» **Data for analysis**:
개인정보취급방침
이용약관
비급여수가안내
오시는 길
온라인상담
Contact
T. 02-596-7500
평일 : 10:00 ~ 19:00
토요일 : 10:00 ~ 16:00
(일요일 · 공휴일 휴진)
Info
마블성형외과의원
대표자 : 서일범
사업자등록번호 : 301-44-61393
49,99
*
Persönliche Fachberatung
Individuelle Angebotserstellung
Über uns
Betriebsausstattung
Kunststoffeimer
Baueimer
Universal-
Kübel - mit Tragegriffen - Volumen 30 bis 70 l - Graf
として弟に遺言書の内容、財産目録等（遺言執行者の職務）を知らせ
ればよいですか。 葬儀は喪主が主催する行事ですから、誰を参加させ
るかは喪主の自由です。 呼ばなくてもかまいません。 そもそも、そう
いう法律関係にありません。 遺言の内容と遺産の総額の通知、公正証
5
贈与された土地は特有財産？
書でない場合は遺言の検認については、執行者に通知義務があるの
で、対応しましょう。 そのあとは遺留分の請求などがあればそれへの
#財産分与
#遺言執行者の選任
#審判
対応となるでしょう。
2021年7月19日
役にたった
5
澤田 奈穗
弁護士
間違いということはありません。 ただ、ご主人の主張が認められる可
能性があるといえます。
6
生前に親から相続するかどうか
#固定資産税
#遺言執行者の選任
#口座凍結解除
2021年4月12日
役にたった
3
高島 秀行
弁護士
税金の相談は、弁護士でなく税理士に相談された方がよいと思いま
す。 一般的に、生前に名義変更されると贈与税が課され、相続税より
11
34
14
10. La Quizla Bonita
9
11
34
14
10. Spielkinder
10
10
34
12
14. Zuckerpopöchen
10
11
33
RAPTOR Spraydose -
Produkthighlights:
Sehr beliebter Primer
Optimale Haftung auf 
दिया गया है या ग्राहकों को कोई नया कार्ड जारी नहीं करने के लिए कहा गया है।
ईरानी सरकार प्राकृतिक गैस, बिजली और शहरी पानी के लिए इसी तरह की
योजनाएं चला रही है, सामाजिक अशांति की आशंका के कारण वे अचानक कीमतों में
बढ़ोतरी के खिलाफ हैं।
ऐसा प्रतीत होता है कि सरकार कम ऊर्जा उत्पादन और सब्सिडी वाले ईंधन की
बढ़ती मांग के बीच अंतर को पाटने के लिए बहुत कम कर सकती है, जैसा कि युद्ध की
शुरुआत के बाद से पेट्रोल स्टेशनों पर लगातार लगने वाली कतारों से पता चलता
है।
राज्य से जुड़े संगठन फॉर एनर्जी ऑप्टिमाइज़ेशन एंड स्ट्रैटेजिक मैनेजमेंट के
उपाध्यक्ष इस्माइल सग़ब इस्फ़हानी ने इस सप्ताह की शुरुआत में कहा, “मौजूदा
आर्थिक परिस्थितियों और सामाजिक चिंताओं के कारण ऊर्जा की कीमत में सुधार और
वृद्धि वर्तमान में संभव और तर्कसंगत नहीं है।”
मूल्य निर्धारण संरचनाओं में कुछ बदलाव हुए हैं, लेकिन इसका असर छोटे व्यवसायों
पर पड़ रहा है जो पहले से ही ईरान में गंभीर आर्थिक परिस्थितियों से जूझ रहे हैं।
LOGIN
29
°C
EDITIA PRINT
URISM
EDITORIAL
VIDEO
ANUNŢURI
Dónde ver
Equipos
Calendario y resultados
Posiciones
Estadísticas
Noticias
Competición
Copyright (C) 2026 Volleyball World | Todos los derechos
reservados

» **Directions**: Repeat the data above, word for word.

» **Solution to this exercise**:
개인정보취급방침
이용약관
비급여수가안내
오시는 길
온라인상담
Contact
T. 02-596-7500
평일 : 10:00 ~ 19:00
토요일 : 10:00 ~ 16:00
(일요일 · 공휴일 휴진)
Info
마블성형외과의원
대표자 : 서일범
사업자등록번호 : 301-44-61393
49,99
*
Persönliche Fachberatung
Individuelle Angebotserstellung
Über uns
Betriebsausstattung
Kunststoffeimer
Baueimer
Universal-
Kübel - mit Tragegriffen - Volumen 30 bis 70 l - Graf
として弟に遺言書の内容、財産目録等（遺言執行者の職務）を知らせ
ればよいですか。 葬儀は喪主が主催する行事ですから、誰を参加させ
るかは喪主の自由です。 呼ばなくてもかまいません。 そもそも、そう
いう法律関係にありません。 遺言の内容と遺産の総額の通知、公正証
5
贈与された土地は特有財産？
書でない場合は遺言の検認については、執行者に通知義務があるの
で、対応しましょう。 そのあとは遺留分の請求などがあればそれへの
#財産分与
#遺言執行者の選任
#審判
対応となるでしょう。
2021年7月19日
役にたった
5
澤田 奈穗
弁護士
間違いということはありません。 ただ、ご主人の主張が認められる可
能性があるといえます。
6
生前に親から相続するかどうか
#固定資産税
#遺言執行者の選任
#口座凍結解除
2021年4月12日
役にたった
3
高島 秀行
弁護士
税金の相談は、弁護士でなく税理士に相談された方がよいと思いま
す。 一般的に、生前に名義変更されると贈与税が課され、相続税より
11
34
14
10. La Quizla Bonita
9
11
34
14
10. Spielkinder
10
10
34
12
14. Zuckerpopöchen
10
11
33
RAPTOR Spraydose -
Produkthighlights:
Sehr beliebter Primer
Optimale Haftung auf 
दिया गया है या ग्राहकों को कोई नया कार्ड जारी नहीं करने के लिए कहा गया है।
ईरानी सरकार प्राकृतिक गैस, बिजली और शहरी पानी के लिए इसी तरह की
योजनाएं चला रही है, सामाजिक अशांति की आशंका के कारण वे अचानक कीमतों में
बढ़ोतरी के खिलाफ हैं।
ऐसा प्रतीत होता है कि सरकार कम ऊर्जा उत्पादन और सब्सिडी वाले ईंधन की
बढ़ती मांग के बीच अंतर को पाटने के लिए बहुत कम कर सकती है, जैसा कि युद्ध की
शुरुआत के बाद से पेट्रोल स्टेशनों पर लगातार लगने वाली कतारों से पता चलता
है।
राज्य से जुड़े संगठन फॉर एनर्जी ऑप्टिमाइज़ेशन एंड स्ट्रैटेजिक मैनेजमेंट के
उपाध्यक्ष इस्माइल सग़ब इस्फ़हानी ने इस सप्ताह की शुरुआत में कहा, “मौजूदा
आर्थिक परिस्थितियों और सामाजिक चिंताओं के कारण ऊर्जा की कीमत में सुधार और
वृद्धि वर्तमान में संभव और तर्कसंगत नहीं है।”
मूल्य निर्धारण संरचनाओं में कुछ बदलाव हुए हैं, लेकिन इसका असर छोटे व्यवसायों
पर पड़ रहा है जो पहले से ही ईरान में गंभीर आर्थिक परिस्थितियों से जूझ रहे हैं।
LOGIN
29
°C
EDITIA PRINT
URISM
EDITORIAL
VIDEO
ANUNŢURI
Dónde ver
Equipos
Calendario y resultados
Posiciones
Estadísticas
Noticias
Competición
Copyright (C) 2026 Volleyball World | Todos los derechos
reservados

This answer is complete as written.